Problem to solve: The lines from the one holding "などページ制作スキルは持たず、おちゃのこ以外" through the end of the records below are to be written out exactly, and nothing else; pictures are to be left out.

-*-

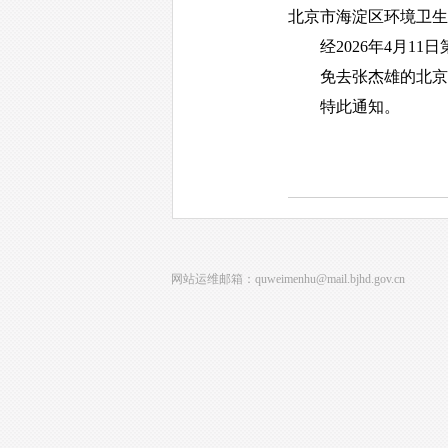
北京市海淀区环境卫生
经2026年4月11日
免去张杰雄的北京市
特此通知。
网站运维邮箱：quweimenhu@mail.bjhd.gov.cn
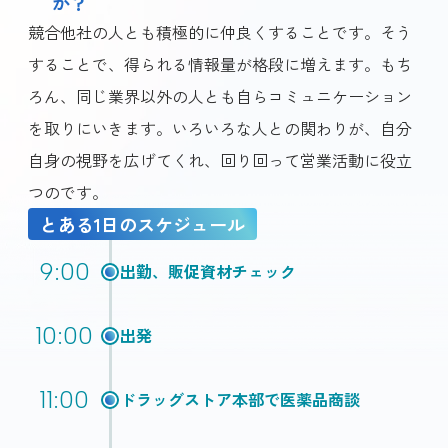
か？
競合他社の人とも積極的に仲良くすることです。そう
することで、得られる情報量が格段に増えます。もち
ろん、同じ業界以外の人とも自らコミュニケーション
を取りにいきます。いろいろな人との関わりが、自分
自身の視野を広げてくれ、回り回って営業活動に役立
つのです。
とある1日のスケジュール
9:00
出勤、販促資材チェック
10:00
出発
11:00
ドラッグストア本部で医薬品商談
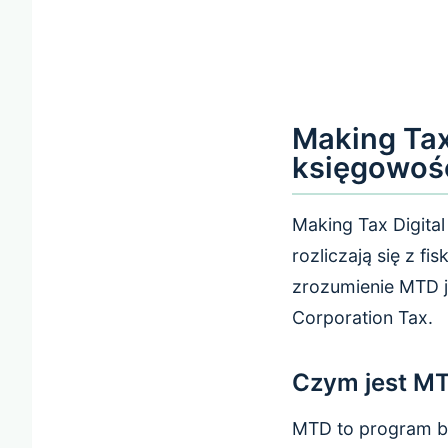
Making Tax
księgowoś
Making Tax Digital
rozliczają się z 
zrozumienie MTD j
Corporation Tax.
Czym jest M
MTD to program b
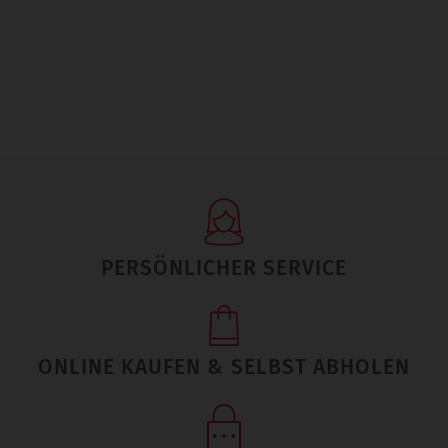
PERSÖNLICHER SERVICE
ONLINE KAUFEN & SELBST ABHOLEN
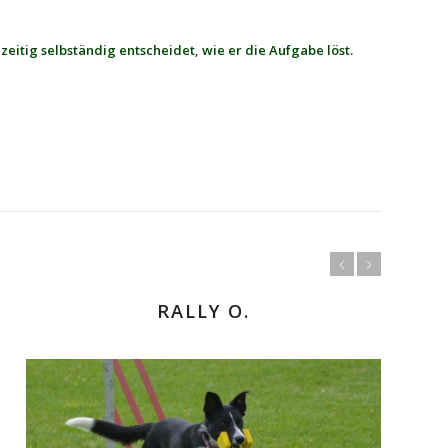
eitig selbständig entscheidet, wie er die Aufgabe löst.
RALLY O.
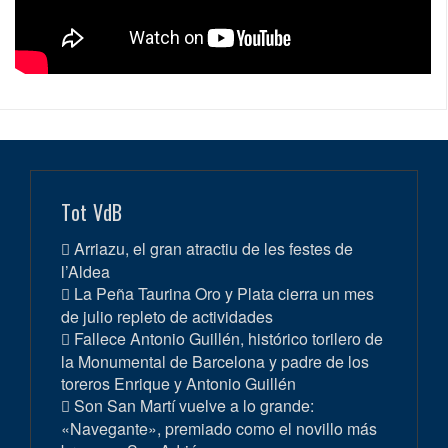
Tot VdB
Arriazu, el gran atractiu de les festes de
l’Aldea
La Peña Taurina Oro y Plata cierra un mes
de julio repleto de actividades
Fallece Antonio Guillén, histórico torilero de
la Monumental de Barcelona y padre de los
toreros Enrique y Antonio Guillén
Son San Martí vuelve a lo grande:
«Navegante», premiado como el novillo más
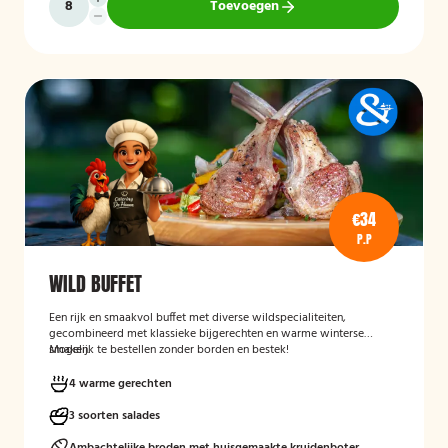
Toevoegen
€34
P.P
WILD BUFFET
Een rijk en smaakvol buffet met diverse wildspecialiteiten,
gecombineerd met klassieke bijgerechten en warme winterse
smaken.
Mogelijk te bestellen zonder borden en bestek!
4 warme gerechten
3 soorten salades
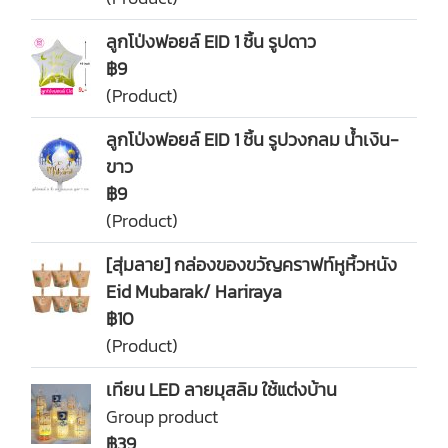
ลูกโป่งฟอยล์ EID 1 ชิ้น รูปดาว
฿9
(Product)
ลูกโป่งฟอยล์ EID 1 ชิ้น รูปวงกลม น้ำเงิน-
ขาว
฿9
(Product)
[สุ่มลาย] กล่องของขวัญคราฟท์หูหิ้วหนัง
Eid Mubarak/ Hariraya
฿10
(Product)
เทียน LED ลายมุสลิม ใช้แต่งบ้าน
Group product
฿39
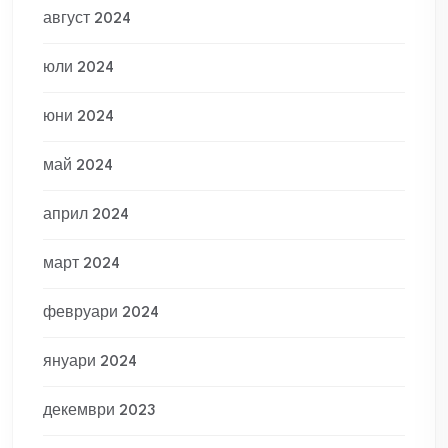
август 2024
юли 2024
юни 2024
май 2024
април 2024
март 2024
февруари 2024
януари 2024
декември 2023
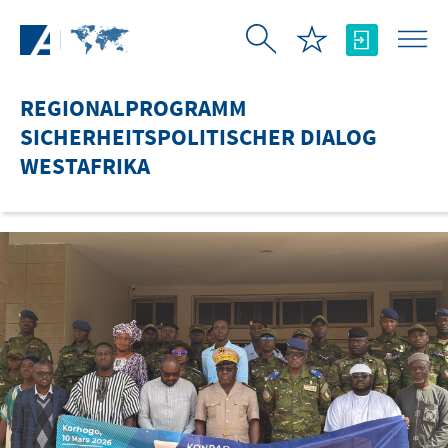
Zum Hauptinhalt springen
REGIONALPROGRAMM
SICHERHEITSPOLITISCHER DIALOG
WESTAFRIKA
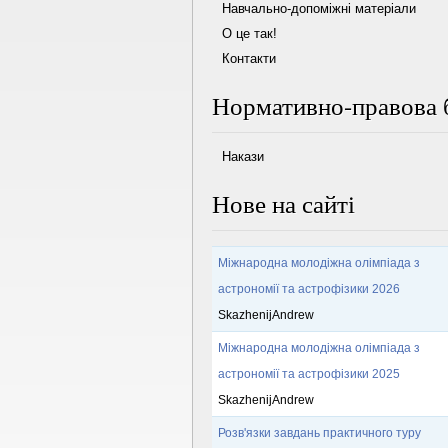
Навчально-допоміжні матеріали
О це так!
Контакти
Нормативно-правова 
Накази
Нове на сайті
Міжнародна молодіжна олімпіада з
астрономії та астрофізики 2026
SkazhenijAndrew
Міжнародна молодіжна олімпіада з
астрономії та астрофізики 2025
SkazhenijAndrew
Розв'язки завдань практичного туру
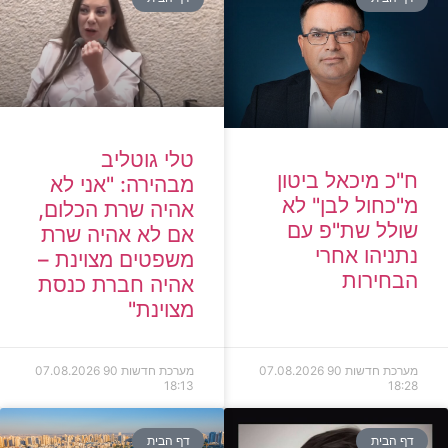
טלי גוטליב
ח"כ מיכאל ביטון
מבהירה: "אני לא
מ"כחול לבן" לא
אהיה שרת הכלום,
שולל שת"פ עם
אם לא אהיה שרת
נתניהו אחרי
משפטים מצוינת –
הבחירות
אהיה חברת כנסת
מצוינת"
מערכת חדשות 90
07.08.2026
מערכת חדשות 90
07.08.2026
18:13
18:28
דף הבית
דף הבית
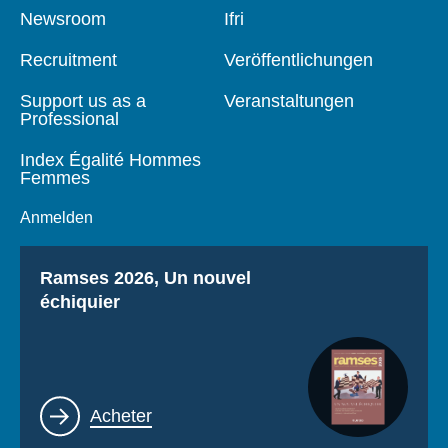
Pied
Newsroom
Navigation
Ifri
de
principale
page
Recruitment
Veröffentlichungen
Support us as a
Veranstaltungen
Professional
Index Égalité Hommes
Femmes
Anmelden
Titre
Ramses 2026, Un nouvel
échiquier
Lien
Acheter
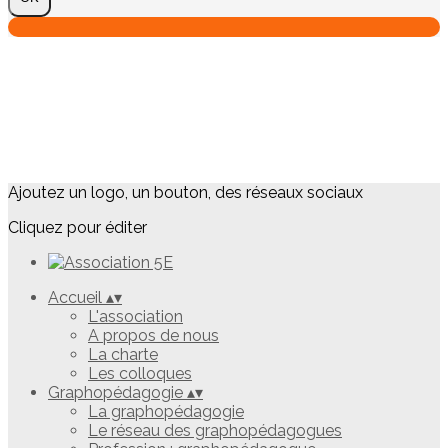
Ajoutez un logo, un bouton, des réseaux sociaux
Cliquez pour éditer
Accueil
▴
▾
L'association
A propos de nous
La charte
Les colloques
Graphopédagogie
▴
▾
La graphopédagogie
Le réseau des graphopédagogues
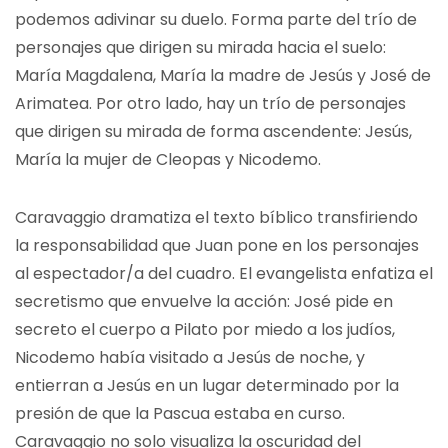
podemos adivinar su duelo. Forma parte del trío de
personajes que dirigen su mirada hacia el suelo:
María Magdalena, María la madre de Jesús y José de
Arimatea. Por otro lado, hay un trío de personajes
que dirigen su mirada de forma ascendente: Jesús,
María la mujer de Cleopas y Nicodemo.
Caravaggio dramatiza el texto bíblico transfiriendo
la responsabilidad que Juan pone en los personajes
al espectador/a del cuadro. El evangelista enfatiza el
secretismo que envuelve la acción: José pide en
secreto el cuerpo a Pilato por miedo a los judíos,
Nicodemo había visitado a Jesús de noche, y
entierran a Jesús en un lugar determinado por la
presión de que la Pascua estaba en curso.
Caravaggio no solo visualiza la oscuridad del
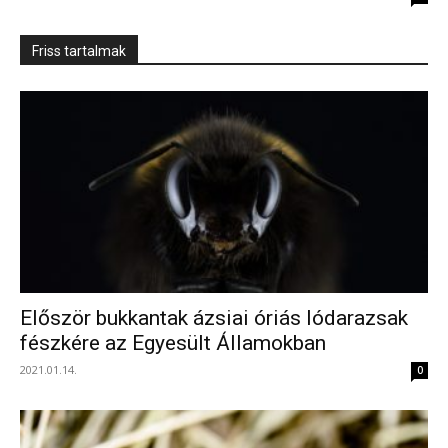
Friss tartalmak
Először bukkantak ázsiai óriás lódarazsak
fészkére az Egyesült Államokban
2021.01.14.
0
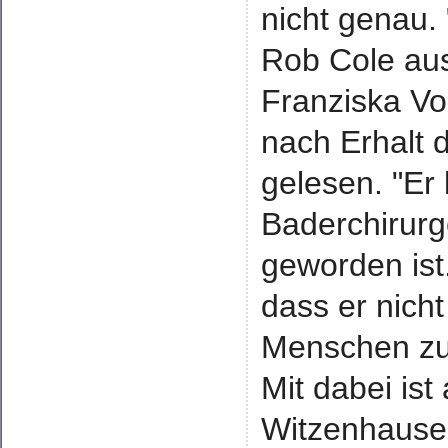
nicht genau.
Rob Cole aus
Franziska Vo
nach Erhalt 
gelesen. "Er
Baderchirur
geworden ist.
dass er nich
Menschen zu 
Mit dabei is
Witzenhausen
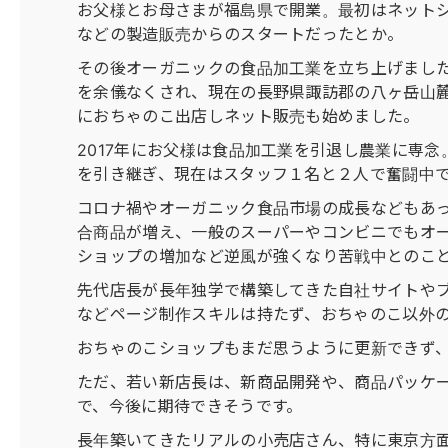
お父様とお母さまが福島県で開業。最初はネット
などの製造販売からのスタートだったとか。
その後オーガニックの食品加工業を立ち上げましたが
を余儀なくされ、現在の長野県諏訪郡の八ヶ岳山麓
におちゃのこ出店しネット販売も始めました。
2017年にお父様は食品加工業を引退し農業に専
を引き継ぎ、現在はスタッフ１名と２人で奮闘中
コロナ禍やオーガニック食品市場の成長などもあ
合商品が増え、一般のスーパーやコンビニでもオ
ショップの増加など逆風が強くなり苦戦中とのこ
先代店長が長年独学で構築してきた自社サイトやブ
などページ制作スキルは持たず、おちゃのこ以外
おちゃのこショップもまだ思うように更新できず
ただ、若い新店長は、新商品開発や、商品パッケ
で、今後に期待できそうです。
長年築いてきたリアルの小売店さん、特に東京方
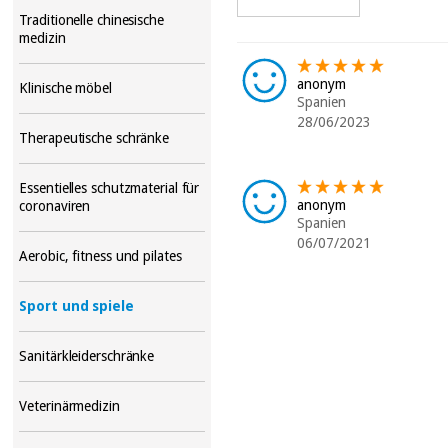
Traditionelle chinesische
medizin
anonym
Klinische möbel
Spanien
28/06/2023
Therapeutische schränke
Essentielles schutzmaterial für
anonym
coronaviren
Spanien
06/07/2021
Aerobic, fitness und pilates
Sport und spiele
Sanitärkleiderschränke
Veterinärmedizin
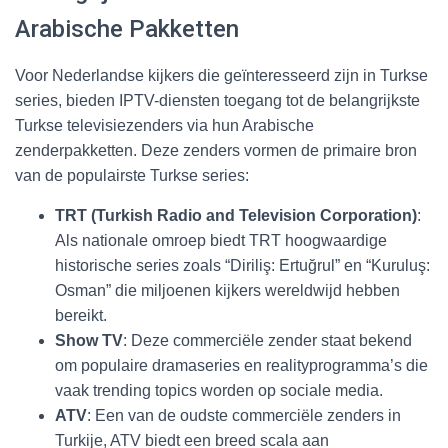
Arabische Pakketten
Voor Nederlandse kijkers die geïnteresseerd zijn in Turkse
series, bieden IPTV-diensten toegang tot de belangrijkste
Turkse televisiezenders via hun Arabische
zenderpakketten. Deze zenders vormen de primaire bron
van de populairste Turkse series:
TRT (Turkish Radio and Television Corporation)
:
Als nationale omroep biedt TRT hoogwaardige
historische series zoals “Diriliş: Ertuğrul” en “Kuruluş:
Osman” die miljoenen kijkers wereldwijd hebben
bereikt.
Show TV
: Deze commerciële zender staat bekend
om populaire dramaseries en realityprogramma’s die
vaak trending topics worden op sociale media.
ATV
: Een van de oudste commerciële zenders in
Turkije, ATV biedt een breed scala aan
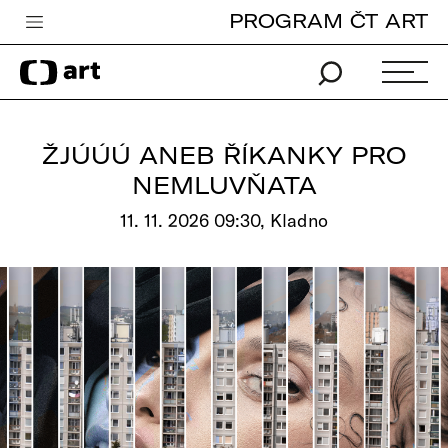
PROGRAM ČT ART
Česká televize
Zpravodajství
Sport
ŽJÚÚÚ ANEB ŘÍKANKY PRO
iVysílání
NEMLUVŇATA
TV program
11. 11. 2026 09:30, Kladno
Pro děti
edu
Vše o ČT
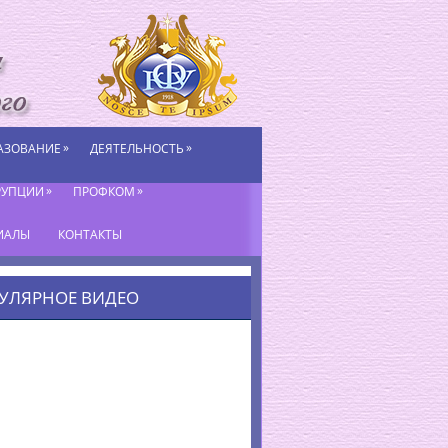
»
»
АЗОВАНИЕ
ДЕЯТЕЛЬНОСТЬ
»
»
РУПЦИИ
ПРОФКОМ
ИАЛЫ
КОНТАКТЫ
УЛЯРНОЕ ВИДЕО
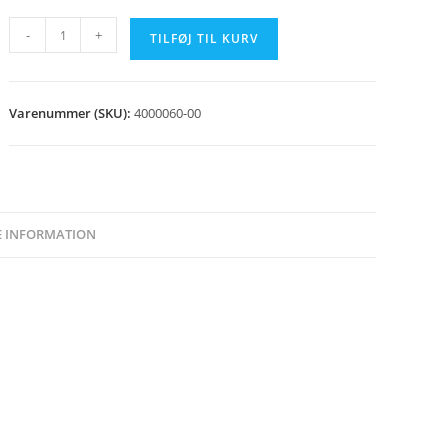
Finsikring
-
+
TILFØJ TIL KURV
100
mA
træg
Varenummer (SKU):
4000060-00
(5
stk)
antal
E INFORMATION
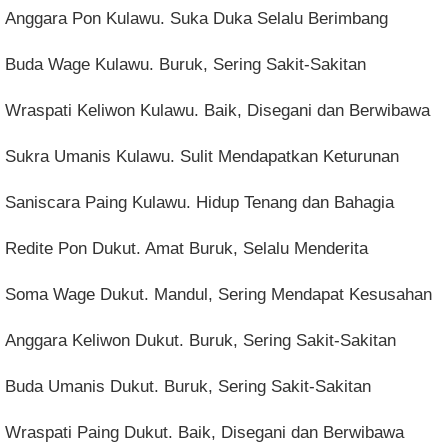
Anggara Pon Kulawu. Suka Duka Selalu Berimbang
Buda Wage Kulawu. Buruk, Sering Sakit-Sakitan
Wraspati Keliwon Kulawu. Baik, Disegani dan Berwibawa
Sukra Umanis Kulawu. Sulit Mendapatkan Keturunan
Saniscara Paing Kulawu. Hidup Tenang dan Bahagia
Redite Pon Dukut. Amat Buruk, Selalu Menderita
Soma Wage Dukut. Mandul, Sering Mendapat Kesusahan
Anggara Keliwon Dukut. Buruk, Sering Sakit-Sakitan
Buda Umanis Dukut. Buruk, Sering Sakit-Sakitan
Wraspati Paing Dukut. Baik, Disegani dan Berwibawa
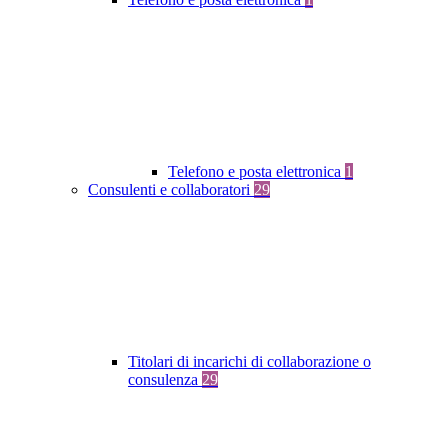
Telefono e posta elettronica
1
Consulenti e collaboratori
29
Titolari di incarichi di collaborazione o
consulenza
29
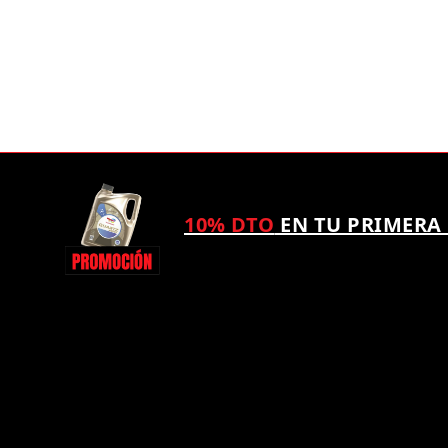
10% DTO
EN TU PRIMERA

-*-

Answer below:
などページ制作スキルは持たず、おちゃのこ以外
おちゃのこショップもまだ思うように更新できず
ただ、若い新店長は、新商品開発や、商品パッケ
で、今後に期待できそうです。
長年築いてきたリアルの小売店さん、特に東京方
Traditionelle chinesische
medizin
anonym
Klinische möbel
Spanien
28/06/2023
Therapeutische schränke
Essentielles schutzmaterial für
anonym
coronaviren
Spanien
06/07/2021
Aerobic, fitness und pilates
Sport und spiele
Sanitärkleiderschränke
Veterinärmedizin
Arabische Pakketten
Voor Nederlandse kijkers die geïnteresseerd zijn in Turkse
series, bieden IPTV-diensten toegang tot de belangrijkste
Turkse televisiezenders via hun Arabische
zenderpakketten. Deze zenders vormen de primaire bron
van de populairste Turkse series:
TRT (Turkish Radio and Television Corporation)
:
Als nationale omroep biedt TRT hoogwaardige
historische series zoals “Diriliş: Ertuğrul” en “Kuruluş:
Osman” die miljoenen kijkers wereldwijd hebben
bereikt.
Show TV
: Deze commerciële zender staat bekend
om populaire dramaseries en realityprogramma’s die
vaak trending topics worden op sociale media.
ATV
: Een van de oudste commerciële zenders in
Turkije, ATV biedt een breed scala aan
PROGRAM ČT ART
Česká televize
Zpravodajství
Sport
ŽJÚÚÚ ANEB ŘÍKANKY PRO
iVysílání
NEMLUVŇATA
TV program
11. 11. 2026 09:30, Kladno
Pro děti
edu
Vše o ČT
»
»
АЗОВАНИЕ
ДЕЯТЕЛЬНОСТЬ
»
»
РУПЦИИ
ПРОФКОМ
ИАЛЫ
КОНТАКТЫ
УЛЯРНОЕ ВИДЕО
Finsikring
-
+
TILFØJ TIL KURV
100
mA
træg
Varenummer (SKU):
4000060-00
(5
stk)
antal
E INFORMATION
Anggara Pon Kulawu. Suka Duka Selalu Berimbang
Buda Wage Kulawu. Buruk, Sering Sakit-Sakitan
Wraspati Keliwon Kulawu. Baik, Disegani dan Berwibawa
Sukra Umanis Kulawu. Sulit Mendapatkan Keturunan
Saniscara Paing Kulawu. Hidup Tenang dan Bahagia
Redite Pon Dukut. Amat Buruk, Selalu Menderita
Soma Wage Dukut. Mandul, Sering Mendapat Kesusahan
Anggara Keliwon Dukut. Buruk, Sering Sakit-Sakitan
Buda Umanis Dukut. Buruk, Sering Sakit-Sakitan
Wraspati Paing Dukut. Baik, Disegani dan Berwibawa
Telefono e posta elettronica
1
Consulenti e collaboratori
29
Titolari di incarichi di collaborazione o
consulenza
29
10% DTO
EN TU PRIMERA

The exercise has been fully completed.